The worth-the-wait Blade Runner 2049 is pegged to rake in some $50 million on its opening weekend, which means it stands to make all the first-run money the original never did.
Though now regarded as a sci-fi classic, Ridley Scott's original fizzled when released in 1982, and opened to indifferent reviews. Detractors didn't like the way the movie plodded along, but what they missed was the weird pull of Scott's dark vision — one that completed the U-turn in our collective imagination that he started with Alien.
That movie, released in 1979 — just a decade after the Kennedy-era optimism of Star Trek and two years after the gee-whiz outer space fun of Star Wars — gave us a new and disconcertingly plausible view of a galaxy not so far away, where nobody is boldly going anywhere. Alien made Stanley Kubrick look like an optimist, or at least a neat freak. Scott's Alien spaceship was grimy, industrial, gritty, staffed by workers who were exploited, miserable, and expendable.
He doubled down on all of it with Blade Runner, borrowing and expanding Philip K. Dick's conception of Earth circa 2019 — the environment and the sunlight in retreat, mankind branching out to outer space "off-world," left-behind people squeezed like sardines into megacities of perpetual night, cultures and languages merged into a boiled-over melting pot.
This movie was grim, but also hypnotic — a version of the future that felt eerily like a memory of something that has yet to happen to us.
That tone is embraced and embellished in Denis Villeneuve's effective, exotic sequel. It is often a captivating visual marvel, using newfangled special effects in ways that aspire more to the poetic than the kinetic.
I'd like to tell you all about them, but the producer of the movie, Andrew Kosove — who, by the way, is from Wyncote — actually called me personally to ask that key details not be revealed. And having scanned a few reviews, I understand his concern. Beans are being spilled right and left, so take care.
The setting is 30 years down the road from the original, on an Earth further deteriorated but still habitable, populated by humans and synthetic human "replicants" who aspire to humanity and at the same time resent humans for consigning them to second-class status. This resentment leads to disobedience — sometimes the replicants go AWOL.
When they do, police officers known as blade runners hunt them down and destroy them. So begins 2049, with blade runner K (Ryan Gosling) tracking a fugitive replicant (Danny Bautista) to a remote outpost away from the city.

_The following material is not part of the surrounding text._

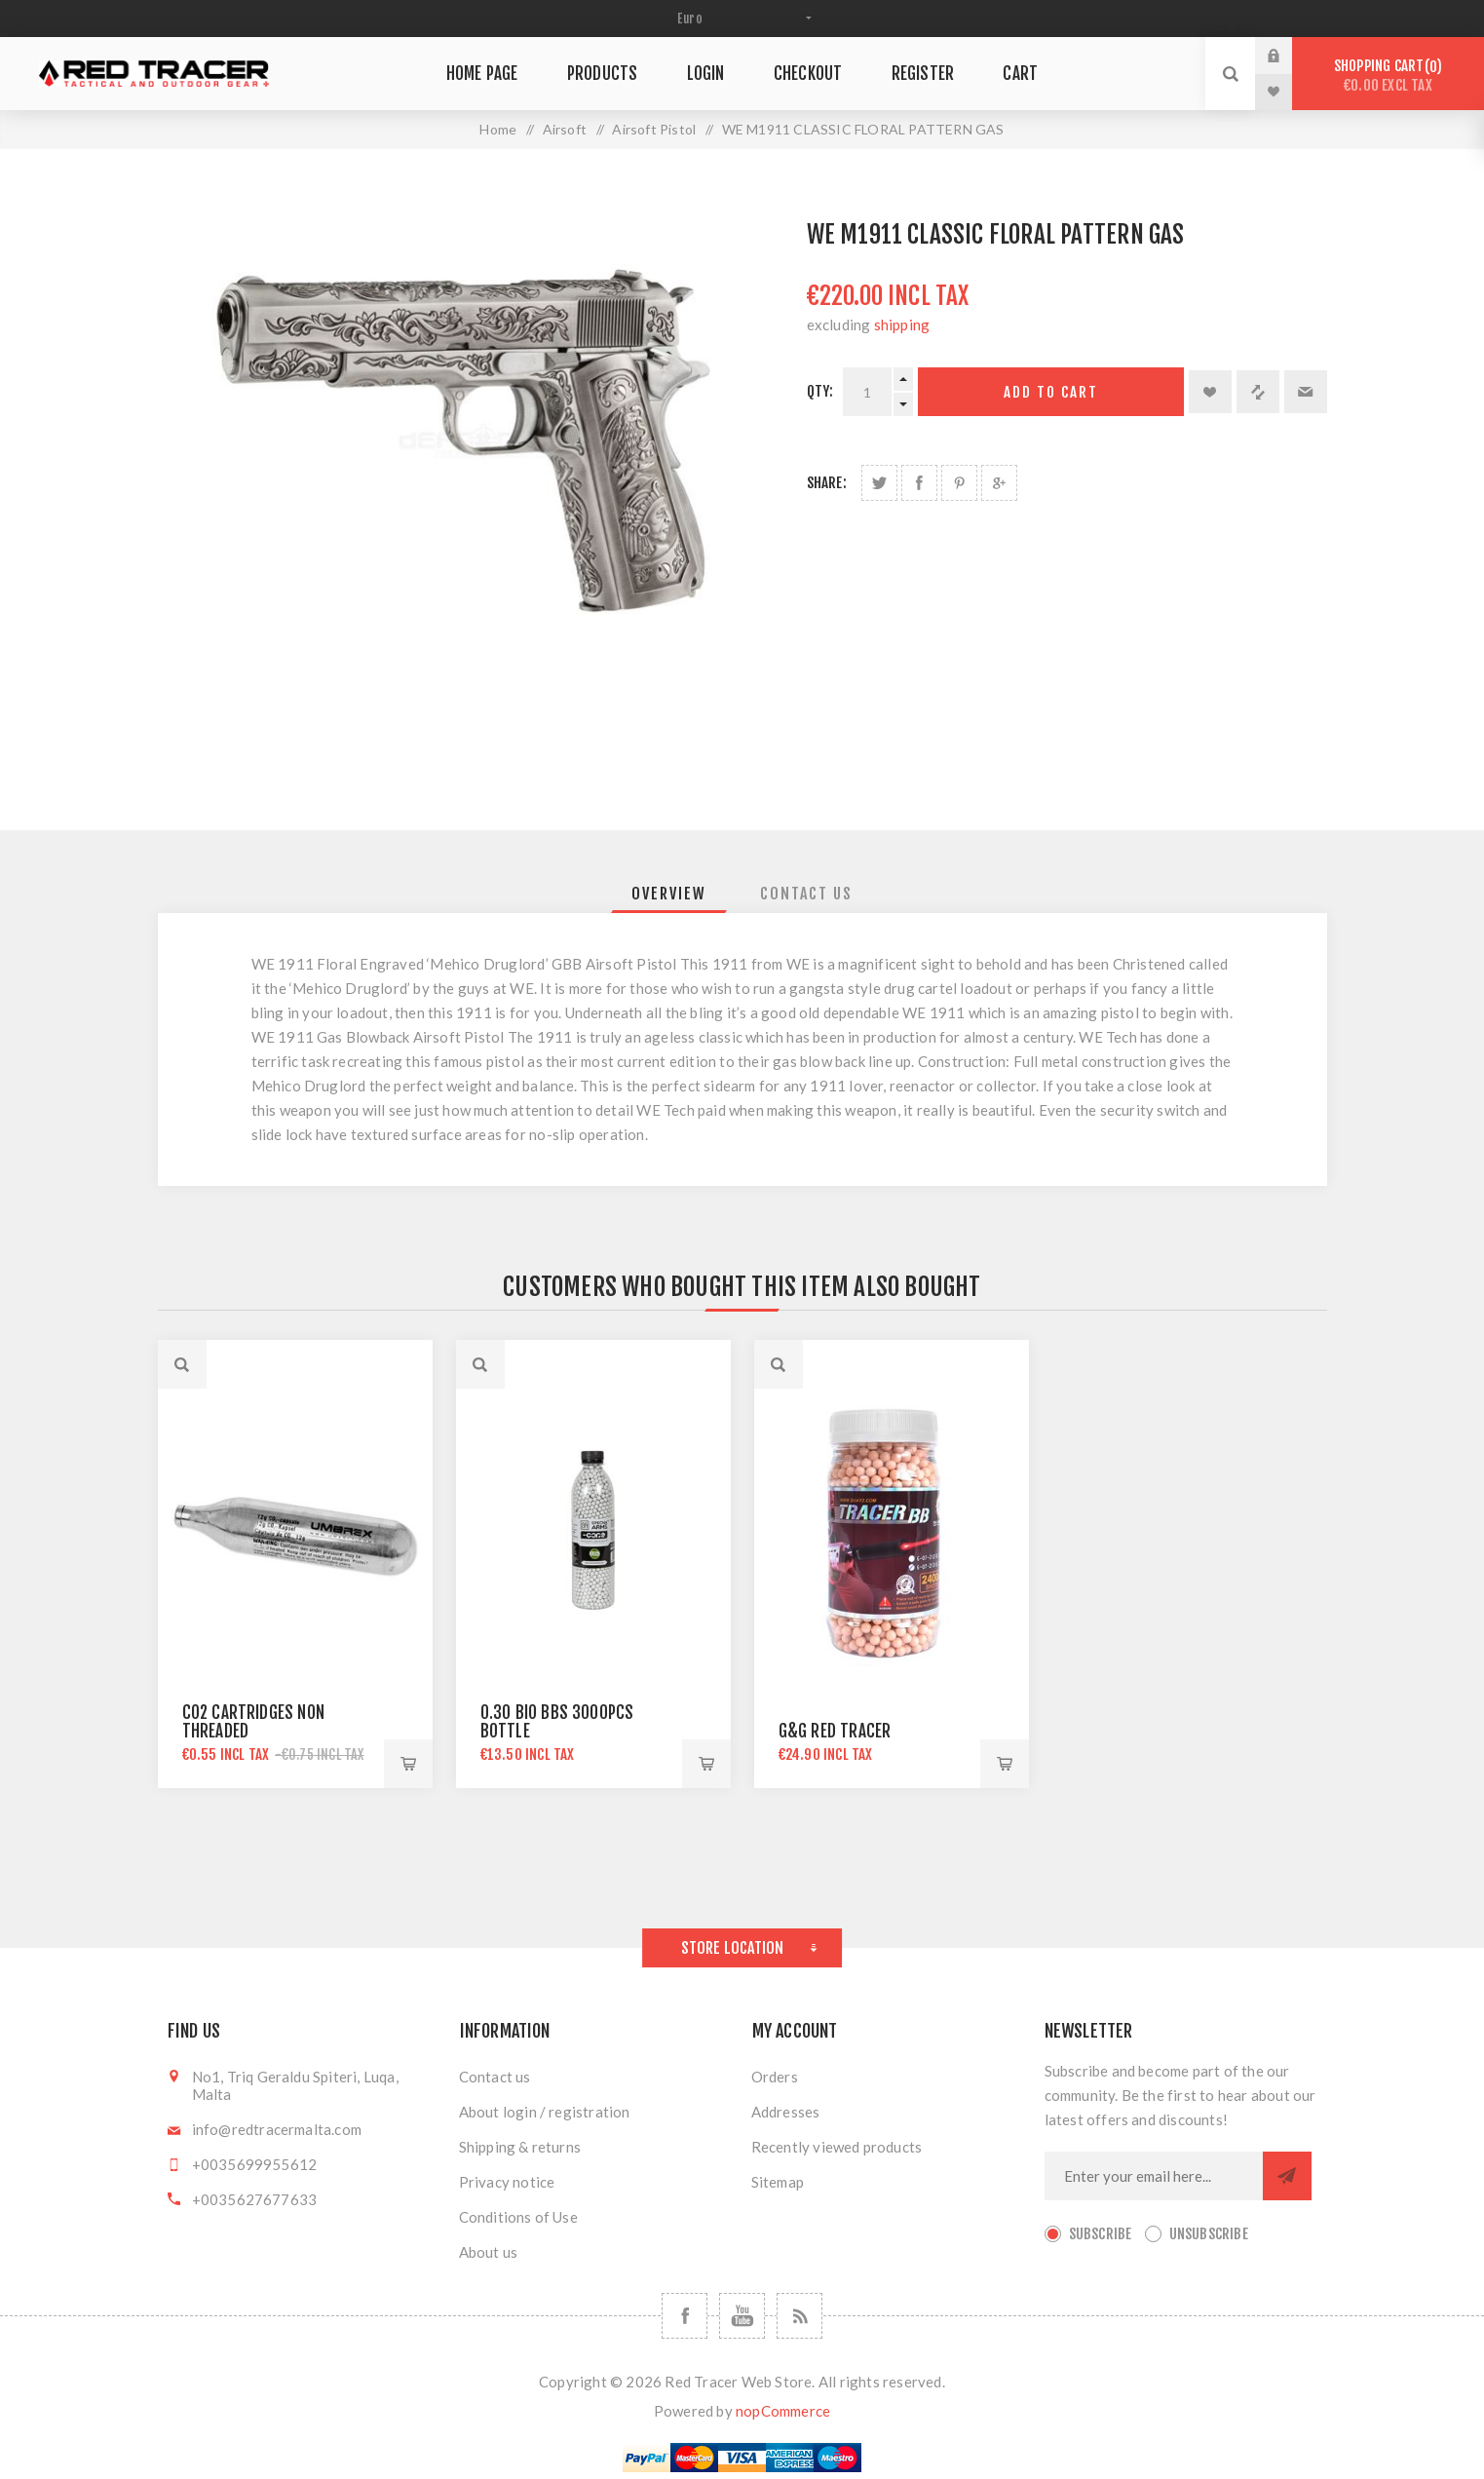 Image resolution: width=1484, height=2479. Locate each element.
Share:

The two have a boffo fight that opens the movie with an action jolt, but it's brief and secondary to the way Villeneuve uses the opening moments to establish the movie's haunting, melancholy mood. (The sequence is dominated by the spectral image of a dead tree, not unlike the images so important to George Miller's Mad Max: Fury Road.) The photography is by Roger Deakins, who is well on his way to his first well-deserved Oscar.
When the dust settles, K finds artifacts that turn out to be bread crumbs on a trail — the movie has a more linear narrative than the original — leading to still more fugitives: people who hold the keys to a mystery that could seriously upset the balance of power between humans and replicants, or the forces that control the synthetic creatures.
These clues are of great interest to K's boss (Robin Wright), and to the messianic tech wizard (Jared Leto) who builds the replicants, and who safeguards his empire with the assistance of a remorseless henchwoman (Sylvia Hoeks).
The linchpin to this mystery is Deckard (Harrison Ford), a blade runner missing for 30 years, who will be familiar to those who know the original. K pursues him into the wasteland beyond the city, a surreal landscape that allows Villeneuve to stretch his considerable imagination in ways that explore and amplify classic Blade Runner themes of technology as it relates to identity and memory and humanity.
The director has clever new ideas, extensions of blade runner mythos, that lend themselves to striking visuals — Mackenzie Davis and Ana de Armas appear together in a scene that may end up having them nominated for supporting actress trophies. Blade Runner 2049 is teeming with such moments, and for two hours holds you in its spell. It falters late, when an action sequence outstays its welcome and the storytelling slows to make room for elements that point the way to another sequel.
The movie could have been way shorter. Still, its length comes from its admirable reach and ambition, and it's the rare sequel that honors and understands the original while creating a cinematic world that feels new and unique. And it has the advantage of playing to audiences that have seen advances in technology that have brought us closer to Dick's conjecture about of the future, one marked by technology that both enhances and diminishes us (the movie anticipates Apple's facial recognition technology, and makes a grisly joke about it).
The original left folks wondering who was human, and who was replicant. But 2049 is more interested in what is human. We see mercy, self-sacrifice, and nobility and we wonder: Does it emanate from the soul, or the software?